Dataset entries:
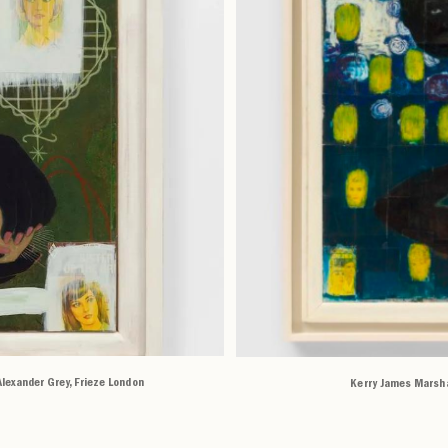
Alexander Grey, Frieze London
Kerry James Marshal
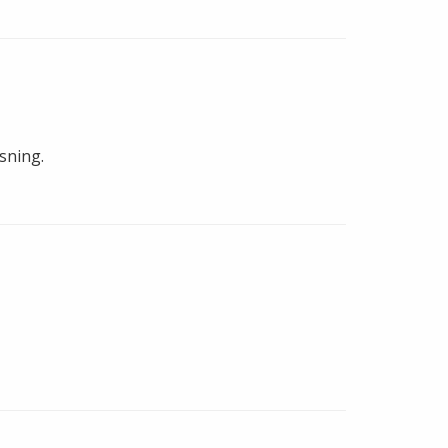
sning.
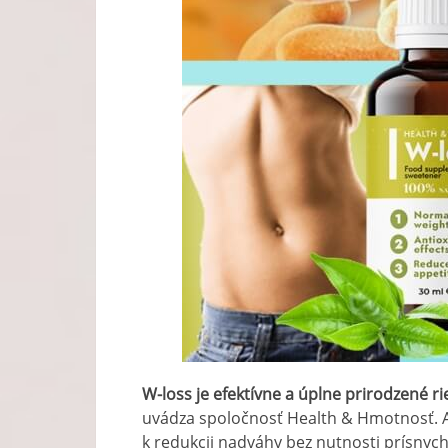
W-loss je efektívne a úplne prirodzené ri
uvádza spoločnosť Health & Hmotnosť. Ak
k redukcii nadváhy bez nutnosti prísnych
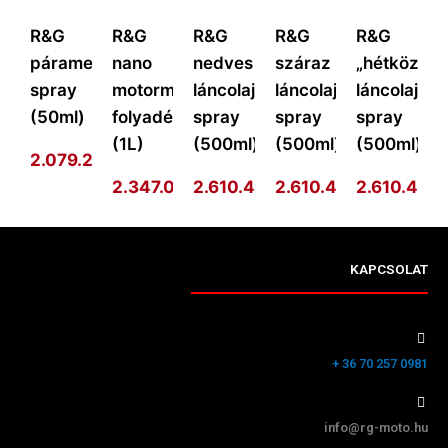
R&G
R&G
R&G
R&G
R&G
páramentesítő
nano
nedves
száraz
„hétköznap
spray
motormosó
láncolajzó
láncolajzó
láncolajzó
(50ml)
folyadék
spray
spray
spray
(1L)
(500ml)
(500ml)
(500ml)
2.079.292
Ft
2.347.014
2.610.410
Ft
2.610.410
Ft
2.610.410
Ft
F
KAPCSOLAT
+ 36 70 257 0981
info@rg-moto.hu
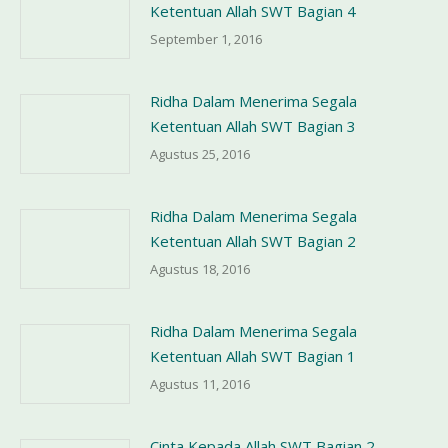
Ketentuan Allah SWT Bagian 4
September 1, 2016
Ridha Dalam Menerima Segala
Ketentuan Allah SWT Bagian 3
Agustus 25, 2016
Ridha Dalam Menerima Segala
Ketentuan Allah SWT Bagian 2
Agustus 18, 2016
Ridha Dalam Menerima Segala
Ketentuan Allah SWT Bagian 1
Agustus 11, 2016
Cinta Kepada Allah SWT Bagian 2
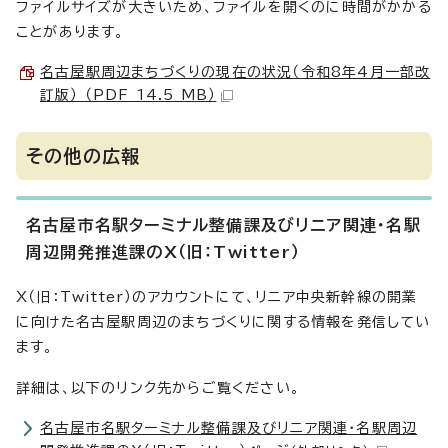
ファイルサイズが大きいため、ファイルを開くのに時間がかかる
ことがあります。
名古屋駅周辺まちづくりの現在の状況（令和8年4月一部改
訂版） （PDF 14.5 MB）
その他の広報
名古屋市名駅ターミナル整備課及びリニア関連・名駅
周辺開発推進課のX（旧：Twitter）
X（旧：Twitter）のアカウントにて、リニア中央新幹線の開業
に向けた名古屋駅周辺のまちづくりに関する情報を発信してい
ます。
詳細は、以下のリンク先からご覧ください。
名古屋市名駅ターミナル整備課及びリニア関連・名駅周辺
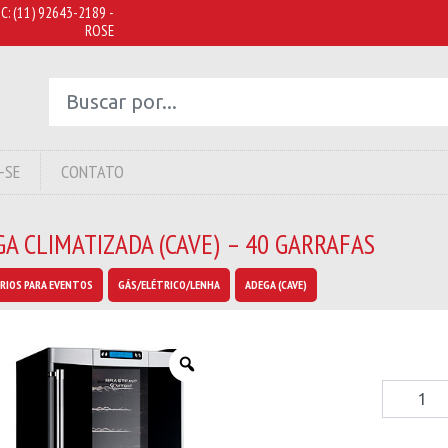
C:
(11) 92643-2189 -
ROSE
-SE
CONTATO
A CLIMATIZADA (CAVE) – 40 GARRAFAS
RIOS PARA EVENTOS
GÁS/ELÉTRICO/LENHA
ADEGA (CAVE)
Adega
Climatiza
(Cave)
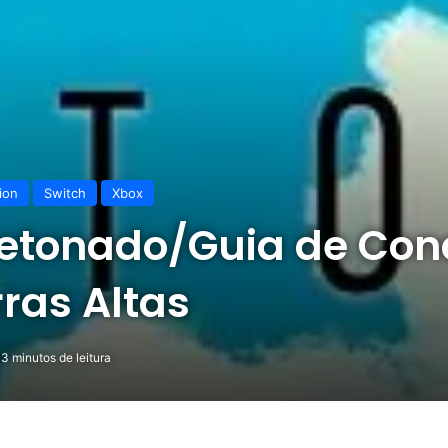
ion
Switch
Xbox
 Detonado/Guia de Con
rras Altas
3 minutos de leitura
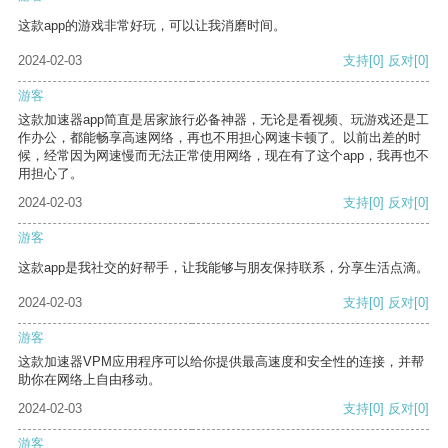
这款app的游戏非常好玩，可以让我消磨时间。
2024-02-03
支持
[0]
反对
[0]
游客
这款加速器app简直是居家旅行必备神器，无论是看视频、玩游戏还是工
作办公，都能畅享高速网络，再也不用担心网速卡顿了。以前出差的时
候，经常因为网速慢而无法正常使用网络，现在有了这个app，我再也不
用担心了。
2024-02-03
支持
[0]
反对
[0]
游客
这款app是我社交的好帮手，让我能够与朋友保持联系，分享生活点滴。
2024-02-03
支持
[0]
反对
[0]
游客
这款加速器VPM应用程序可以给你提供最高速度和安全性的连接，并帮
助你在网络上自由移动。
2024-02-03
支持
[0]
反对
[0]
游客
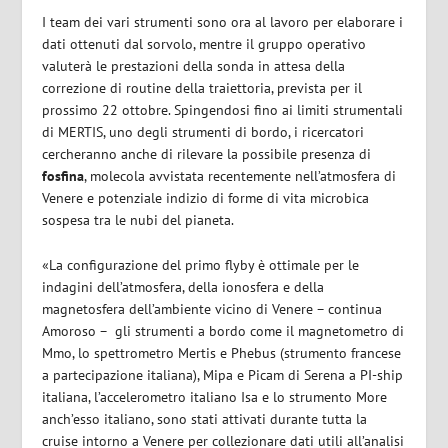
I team dei vari strumenti sono ora al lavoro per elaborare i
dati ottenuti dal sorvolo, mentre il gruppo operativo
valuterà le prestazioni della sonda in attesa della
correzione di routine della traiettoria, prevista per il
prossimo 22 ottobre.
Spingendosi fino ai limiti strumentali
di MERTIS, uno degli strumenti di bordo, i ricercatori
cercheranno anche di rilevare la possibile presenza di
fosfina
, molecola avvistata recentemente nell’atmosfera di
Venere e potenziale indizio di forme di vita microbica
sospesa tra le nubi del pianeta
.
«La configurazione del primo flyby è ottimale per le
indagini dell’atmosfera, della ionosfera e della
magnetosfera dell’ambiente vicino di Venere – continua
Amoroso –
gli strumenti a bordo come il magnetometro di
Mmo, lo spettrometro Mertis e Phebus (strumento francese
a partecipazione italiana), Mipa e Picam di Serena a PI-ship
italiana, l’accelerometro italiano Isa e lo strumento More
anch’esso italiano, sono stati attivati durante tutta la
cruise intorno a Venere per collezionare dati utili all’analisi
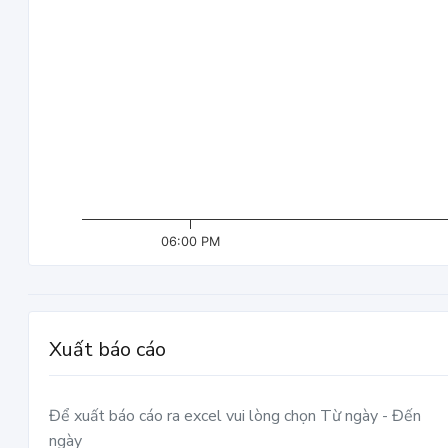
06:00 PM
Xuất báo cáo
Để xuất báo cáo ra excel vui lòng chọn Từ ngày - Đến
ngày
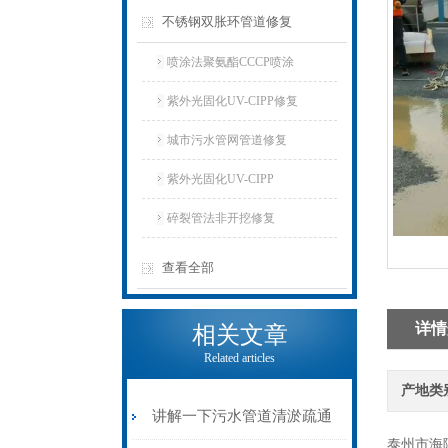
不锈钢双胀环管道修复
喷涂法聚氨酯CCCP喷涂
紫外光固化UV-CIPP修复
城市污水管网管道修复
紫外光固化UV-CIPP
碎裂管法非开挖修复
查看全部
详情
相关文章
Related articles
产地类
讲解一下污水管道清淤疏通
泰州市海陵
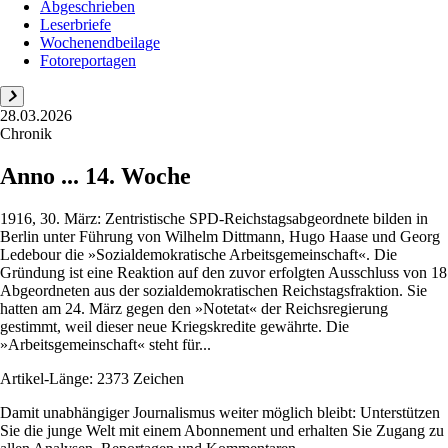
Abgeschrieben
Leserbriefe
Wochenendbeilage
Fotoreportagen
28.03.2026
Chronik
Anno ... 14. Woche
1916, 30. März: Zentristische SPD-Reichstagsabgeordnete bilden in
Berlin unter Führung von Wilhelm Dittmann, Hugo Haase und Georg
Ledebour die »Sozialdemokratische Arbeitsgemeinschaft«. Die
Gründung ist eine Reaktion auf den zuvor erfolgten Ausschluss von 18
Abgeordneten aus der sozialdemokratischen Reichstagsfraktion. Sie
hatten am 24. März gegen den »Notetat« der Reichsregierung
gestimmt, weil dieser neue Kriegskredite gewährte. Die
»Arbeitsgemeinschaft« steht für...
Artikel-Länge: 2373 Zeichen
Damit unabhängiger Journalismus weiter möglich bleibt: Unterstützen
Sie die junge Welt mit einem Abonnement und erhalten Sie Zugang zu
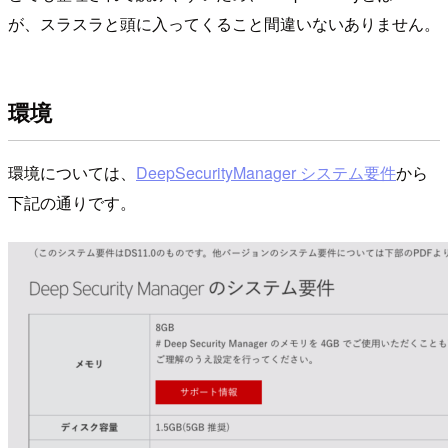
が、スラスラと頭に入ってくること間違いないありません。
環境
環境については、
DeepSecurityManager システム要件
から
下記の通りです。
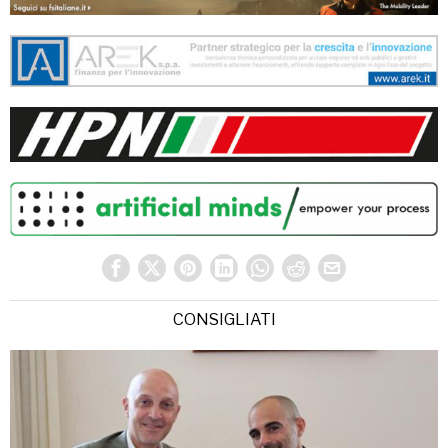
CONSIGLIATI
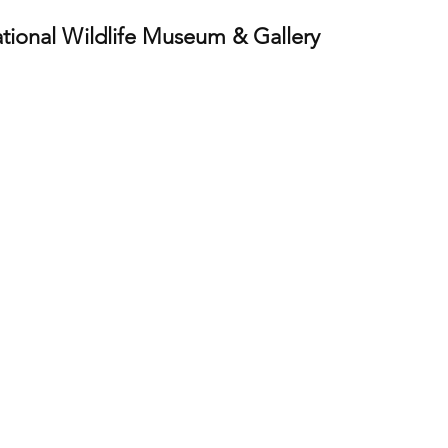
ational Wildlife Museum & Gallery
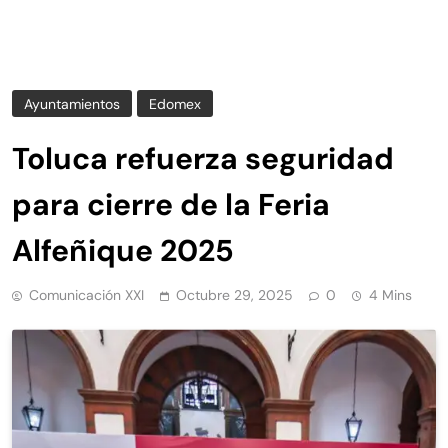
Ayuntamientos
Edomex
Toluca refuerza seguridad
para cierre de la Feria
Alfeñique 2025
Comunicación XXI
Octubre 29, 2025
0
4 Mins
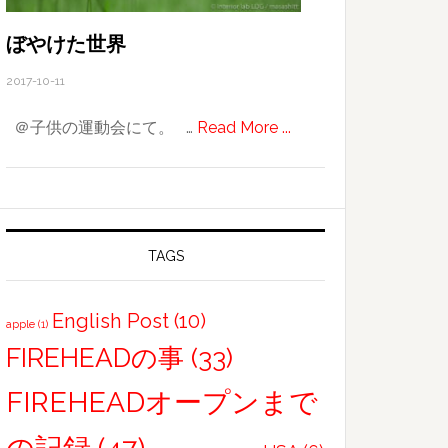
が
冒
ぼやけた世界
険
2017-10-11
about
＠子供の運動会にて。 …
Read More ...
ぼ
や
け
た
世
TAGS
界
English Post
(10)
apple
(1)
FIREHEADの事
(33)
FIREHEADオープンまで
の記録
(47)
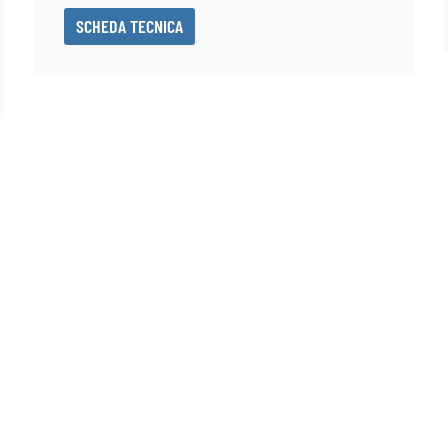
SCHEDA TECNICA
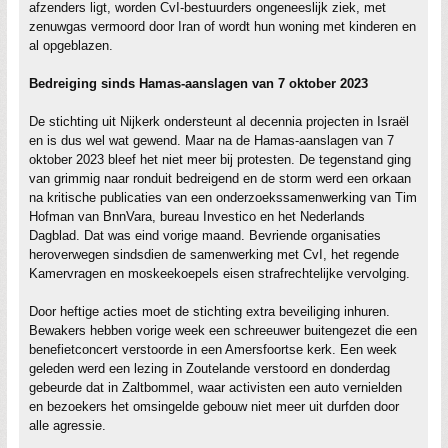
afzenders ligt, worden CvI-bestuurders ongeneeslijk ziek, met
zenuwgas vermoord door Iran of wordt hun woning met kinderen en
al opgeblazen.
Bedreiging sinds Hamas-aanslagen van 7 oktober 2023
De stichting uit Nijkerk ondersteunt al decennia projecten in Israël
en is dus wel wat gewend. Maar na de Hamas-aanslagen van 7
oktober 2023 bleef het niet meer bij protesten. De tegenstand ging
van grimmig naar ronduit bedreigend en de storm werd een orkaan
na kritische publicaties van een onderzoekssamenwerking van Tim
Hofman van BnnVara, bureau Investico en het Nederlands
Dagblad. Dat was eind vorige maand. Bevriende organisaties
heroverwegen sindsdien de samenwerking met CvI, het regende
Kamervragen en moskeekoepels eisen strafrechtelijke vervolging.
Door heftige acties moet de stichting extra beveiliging inhuren.
Bewakers hebben vorige week een schreeuwer buitengezet die een
benefietconcert verstoorde in een Amersfoortse kerk. Een week
geleden werd een lezing in Zoutelande verstoord en donderdag
gebeurde dat in Zaltbommel, waar activisten een auto vernielden
en bezoekers het omsingelde gebouw niet meer uit durfden door
alle agressie.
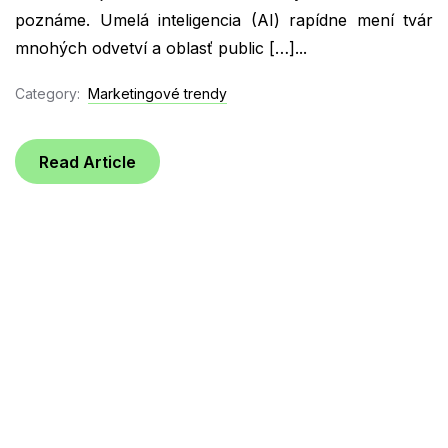
poznáme. Umelá inteligencia (AI) rapídne mení tvár
mnohých odvetví a oblasť public […]...
Category:
Marketingové trendy
Read Article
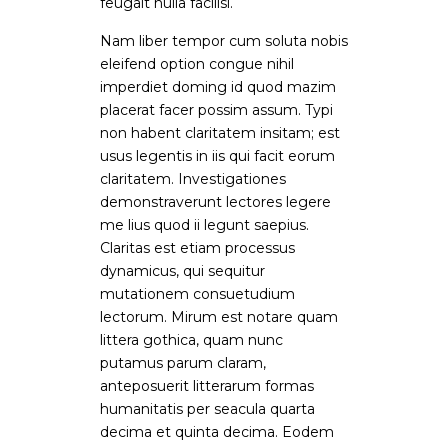
feugait nulla facilisi.
Nam liber tempor cum soluta nobis
eleifend option congue nihil
imperdiet doming id quod mazim
placerat facer possim assum. Typi
non habent claritatem insitam; est
usus legentis in iis qui facit eorum
claritatem. Investigationes
demonstraverunt lectores legere
me lius quod ii legunt saepius.
Claritas est etiam processus
dynamicus, qui sequitur
mutationem consuetudium
lectorum. Mirum est notare quam
littera gothica, quam nunc
putamus parum claram,
anteposuerit litterarum formas
humanitatis per seacula quarta
decima et quinta decima. Eodem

Work request: Check each line of the records above, and copy those that hold the word "ngày".

Answer for the task:
Để xuất báo cáo ra excel vui lòng chọn Từ ngày - Đến
ngày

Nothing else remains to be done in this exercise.